Wayland/Nvidia: Crash in [@ NvGlEglGetFunctions] (Fixed by Nvidia driver 510)
Categories
(Core :: Graphics: WebRender, defect)
Tracking
()
People
(Reporter: aryx, Unassigned)
References
(Blocks 2 open bugs)
Details
(Keywords: crash)
Crash Data
Attachments
(2 files)
16 Linux crashes from 9+ devices. The oldest reported crash is from 2021-09-16 and affects even some older builds but Nightly 94.0a1 + 95.0a1 have 16 crashes from 9+ devices. Driver update issue?
Maybe Fission related. (DOMFissionEnabled=1)

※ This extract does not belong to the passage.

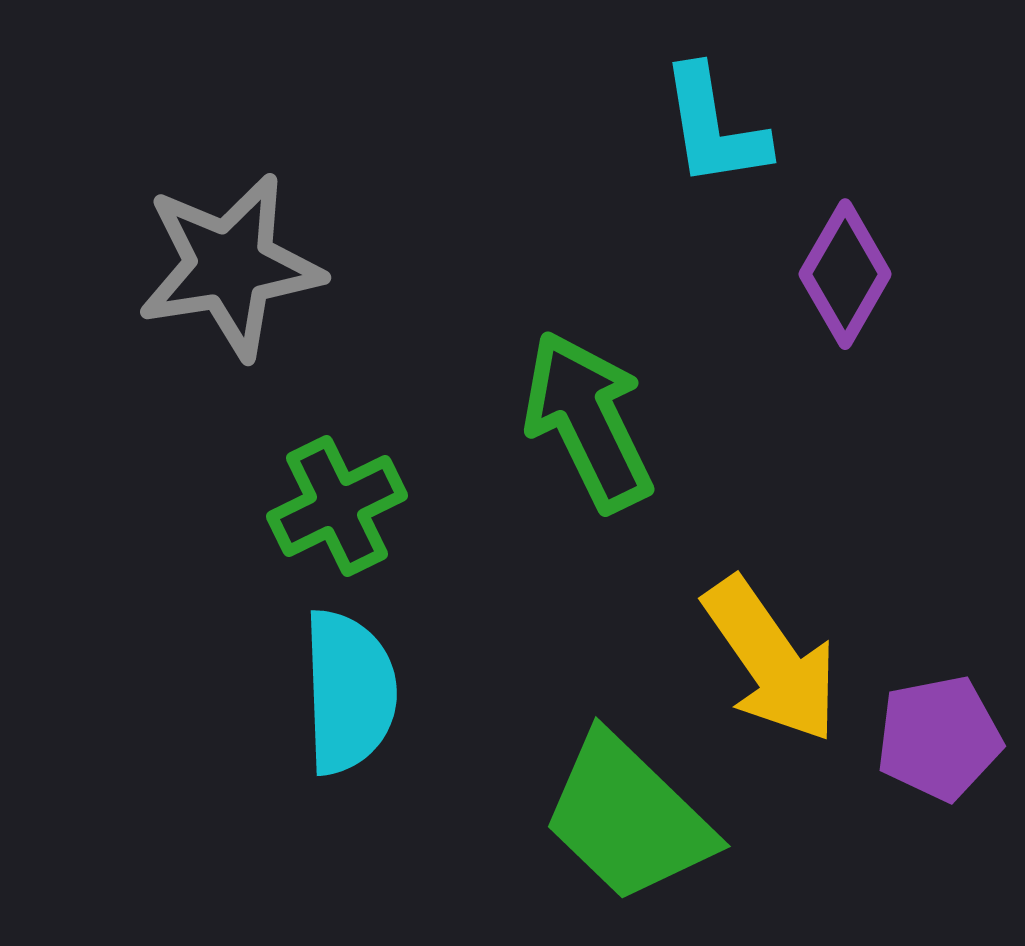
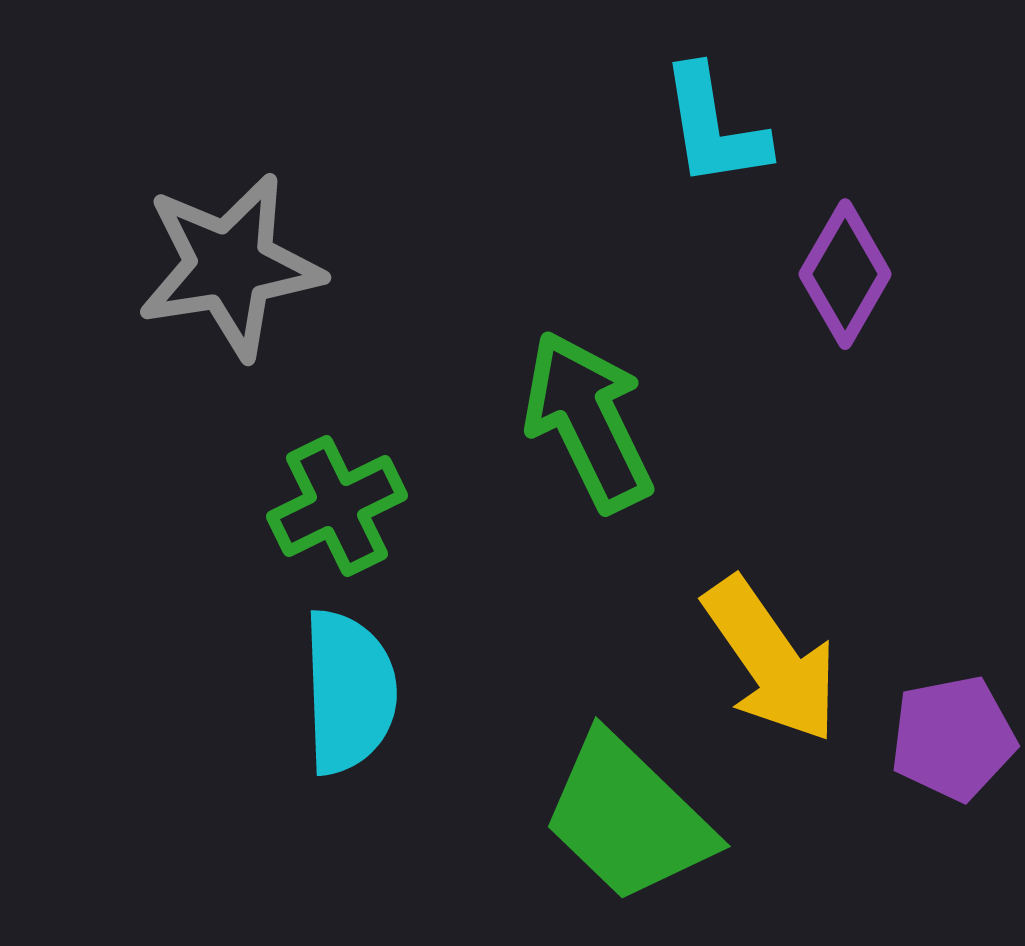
purple pentagon: moved 14 px right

Crash report: https://crash-stats.mozilla.org/report/index/6fb2714d-5337-4211-b6f7-5f1020211025
Reason: SIGSEGV / SEGV_MAPERR
Top 10 frames of crashing thread:
0 libnvidia-eglcore.so.470.74 NvGlEglGetFunctions
1 libnvidia-eglcore.so.470.74 <.text ELF section in libnvidia-eglcore.so.470.74>
2 libnvidia-eglcore.so.470.74 <.text ELF section in libnvidia-eglcore.so.470.74>
3 libnvidia-eglcore.so.470.74 <.text ELF section in libnvidia-eglcore.so.470.74>
4 libnvidia-eglcore.so.470.74 <.text ELF section in libnvidia-eglcore.so.470.74>
5 libnvidia-eglcore.so.470.74 <.text ELF section in libnvidia-eglcore.so.470.74>
6 libxul.so <gleam::gl::GlFns as gleam::gl::Gl>::tex_sub_image_2d_pbo third_party/rust/gleam/src/gl_fns.rs:750
7 libxul.so webrender::device::gl::TextureUploader::update_impl gfx/wr/webrender/src/device/gl.rs:4678
8 libxul.so webrender::device::gl::TextureUploader::flush_buffer gfx/wr/webrender/src/device/gl.rs:4631
9 libxul.so webrender::device::gl::TextureUploader::flush gfx/wr/webrender/src/device/gl.rs:4640
Comment 1•4 years ago
|
||
https://bugreports.qt.io/browse/QTBUG-97127 mentions NvGlEglGetFunctions on Wayland.
Updated•3 years ago
|
I'm not sure if this helps at all but I'm having this issue specifically on the sign in page for Google. The page itself loads (and seems to render) fine but then a few seconds later the tab crashes. It happens every time but that's the only page I've found that this behavior occurs. Like the bug report says, I'm on Nvidia and Wayland. Please let me know if you'd like more info or if I can help at all!
Comment 3•3 years ago
|
||
@matt: thanks, having a user around with an affected device is super helpful. Could you share which driver version you are on? The best would be if you could share the content of your about:support ("Copy text to clipboard" -> paste here into comment -> a popup offering to create an attachment should open -> yes).
Comment 5•3 years ago
|
||
Thanks! So this is on 495.46.0.0, the original report is for 470.74. I assume it is most likely a driver issue (or libglvnd etc.).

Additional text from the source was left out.